Alexis and Cornelia Porche on their wedding day.
Papa my Jewish maternal great grandfather had been a cotton broker and raised two families. He’d laugh uproariously while tossing dish candy out the window to his daughter’s grandchildren darting about in the yard below. I’d count Papa’s change and buy his white owl cigars.

That world in which I used to live---when most people went to church on Sunday or didn't necessarily lock their front doors---it's vanished.
In those days fifty years ago the sun lit bright the parks and lakes of California. White clouds in blue sky were swept by wind over landscapes of brown and green. A young woman walked alone unafraid at night on Market Street in down town San Francisco.
It's not as bright these days and I take a look from a particular angle.  
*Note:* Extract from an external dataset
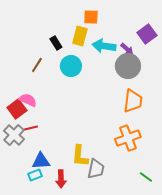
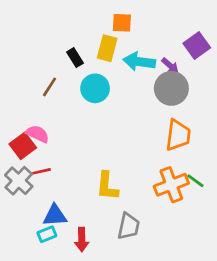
yellow L-shape: (80, 156) -> (107, 186), moved
green line: (146, 177) -> (195, 181), moved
Catholic University of America students at Mass
See, in the old days my family prayed at Catholic church. We kneeled and prayed the rosary in our home with other Catholic families in the neighborhood. Protestants let us do our thing without comment. They didn’t deprecate Catholics. Protestant and Catholic people became friends and didn’t fight about religión.
But during Jesus movement days twenty years later, together with evangelicals, I looked inside a cathedral packed with Catholics singing with arms upraised and my Protestant companions scoffed at the sight. Why?
I believe it’s an example of disregard which dwindling courtesy enables. I know it's an impossible stretch, but maybe the start of this loss of courtesy in some mysterious way began the day Emperor Caligula announced he was a god---that somehow being the hidden seed to today's school shootings and rampant drug abuse---that evil spirit keeping people afraid out of fear.